My husband and I are singing in the car,
passing a red pickup from Indiana which
looks like every pickup we have ever passed.
In the old days when our song came up on the tapes,
the kids in the back were embarrassed,
my husband holding my hand
and singing toward the white lines
in the highway, asking me not to
leave him lonely.
It’s a new song today,
our songs like our hands having changed,
softer, not so needy, not so sleek.
By day the lush green corn or dry brown stalks.
At night the bridges and the flat white rivers under the moon,
the lights of cities flung on the dark.
My husband in the front, driving, singing.
And I, in the back, my papers and books
spread around me.
He’s reaching over his shoulder to touch my hand,
my hand reaching up to him,
as if the concave of our palms
could get closer to this closeness,
as if we could give yes to what comes beyond the rise,
beyond this swell of ground the road follows.

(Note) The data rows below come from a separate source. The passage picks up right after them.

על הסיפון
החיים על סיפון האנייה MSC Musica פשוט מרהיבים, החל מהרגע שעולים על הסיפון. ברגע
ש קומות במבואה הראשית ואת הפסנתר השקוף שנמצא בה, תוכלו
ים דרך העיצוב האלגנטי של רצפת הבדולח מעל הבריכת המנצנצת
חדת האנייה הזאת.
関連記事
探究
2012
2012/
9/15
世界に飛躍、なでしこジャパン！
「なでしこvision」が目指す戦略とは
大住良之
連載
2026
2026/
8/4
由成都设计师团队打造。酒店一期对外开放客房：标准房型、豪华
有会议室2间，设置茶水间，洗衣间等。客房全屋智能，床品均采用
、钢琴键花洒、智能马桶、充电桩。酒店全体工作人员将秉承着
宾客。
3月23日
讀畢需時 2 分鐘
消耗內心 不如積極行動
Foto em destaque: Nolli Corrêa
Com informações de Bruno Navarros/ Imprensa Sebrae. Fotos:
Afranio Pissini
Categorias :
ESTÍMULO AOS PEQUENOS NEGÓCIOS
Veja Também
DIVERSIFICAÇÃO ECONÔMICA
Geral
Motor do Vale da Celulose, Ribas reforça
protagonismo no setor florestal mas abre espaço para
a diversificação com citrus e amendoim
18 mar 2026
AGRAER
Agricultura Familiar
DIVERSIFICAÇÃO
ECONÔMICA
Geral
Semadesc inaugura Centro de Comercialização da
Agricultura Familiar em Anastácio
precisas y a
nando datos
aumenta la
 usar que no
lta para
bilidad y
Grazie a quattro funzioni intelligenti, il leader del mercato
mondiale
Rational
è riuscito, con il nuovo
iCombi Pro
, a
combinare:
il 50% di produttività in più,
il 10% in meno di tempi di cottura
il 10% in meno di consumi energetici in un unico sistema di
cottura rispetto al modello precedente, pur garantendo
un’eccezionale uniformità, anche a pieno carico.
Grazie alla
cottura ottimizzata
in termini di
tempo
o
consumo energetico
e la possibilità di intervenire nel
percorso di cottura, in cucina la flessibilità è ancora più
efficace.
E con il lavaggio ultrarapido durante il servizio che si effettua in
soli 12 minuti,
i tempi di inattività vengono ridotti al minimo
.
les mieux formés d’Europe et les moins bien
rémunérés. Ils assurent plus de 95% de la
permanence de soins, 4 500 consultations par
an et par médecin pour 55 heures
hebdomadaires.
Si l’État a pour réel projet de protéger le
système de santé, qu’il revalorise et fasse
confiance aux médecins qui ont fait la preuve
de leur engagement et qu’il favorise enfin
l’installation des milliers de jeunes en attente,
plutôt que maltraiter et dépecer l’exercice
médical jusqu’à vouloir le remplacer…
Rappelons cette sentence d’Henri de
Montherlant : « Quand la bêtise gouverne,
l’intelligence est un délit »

--Marjorie Saiser, Bones of a Very Find Hand
Giving yes to a bicycle rodeo on Saturday morning in Seward, Nebraska. Giving yes to potato and socks and nuclear bomb and buzz saw. Giving yes to poetry with Marjorie Saiser and Lucy Adkins. Giving yes to pounding nails with authority and screwing in screws by hand. Giving yes to a poem for a man who was grieving the fresh loss of his father. Giving yes to watercolor painting on the sidewalk and an old bank turned into an art gallery. Giving yes to a photograph with Pat at The Liberty House. Giving yes to a chocolate soft-serve cone. Giving yes to the slow easy drive to Lincoln. Giving yes to Deanna Denny and her warm hug and her kindred spirit. Giving yes to Deanna Denny and her girlish giggle and her pulled chicken and Zentangle cards and miniature Twix bars and eggless banana bread and yogurt parfaits and a promise to take the train to NYC to visit us. Giving yes to Blair and his tie collection and his antique postcards and ceramic creamers and the way he laid on the driveway and put air in Maude’s tires before we left. Giving yes to The Common Root and Lacey and Andi and Bob and Donna and their increasing excitement before we arrived and their fervent cheerleading and the warmest welcome yet. Giving yes to a Little Free Library tour on bicycles. Giving yes to a shady backyard and a happy dog with a red ball. Giving yes to gooey cupcakes and icy lemonade on a driveway and also to the little boy selling clams. Giving yes to a crowd at the library. Giving yes to people who showed up twice to hear us speak. Giving yes to iced coffee. Giving yes to Papillion and its kind people, people like Leslie and Brian and Elizabeth and the mayor and his wife and Harold who fixed our Burley wheel and the woman who ran home to get the typewriter she had gotten for high school graduation and then gave it to us - yes, gave it to us. Giving yes to caterpillars and butterflies. Giving yes to little girls named Lucy and Reese. Giving yes to effervescence and loving laughter. Giving yes to lollipops. Giving yes to a sunset dinner of grilled cheese and the sweetest watermelon and the coldest beer. Giving yes to a glider on the front porch. Giving yes to life. Giving yes to every single possible morsel of life.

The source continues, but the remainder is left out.